#### [Aim of the task]
Look for the word "besondere" in the entries below, then copy every line that has it.

#### [Records provided]
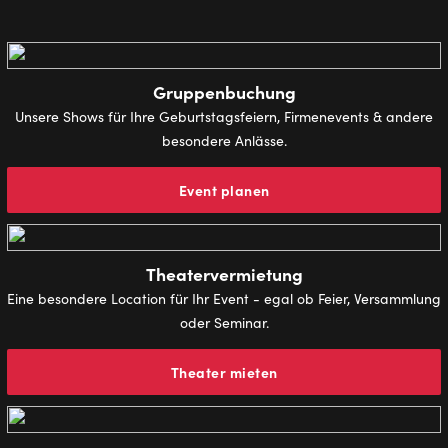
Gruppenbuchung
Unsere Shows für Ihre Geburtstagsfeiern, Firmenevents & andere
besondere Anlässe.
Event planen
Theatervermietung
Eine besondere Location für Ihr Event - egal ob Feier, Versammlung
oder Seminar.
Theater mieten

#### [Answer box]
besondere Anlässe.
Eine besondere Location für Ihr Event - egal ob Feier, Versammlung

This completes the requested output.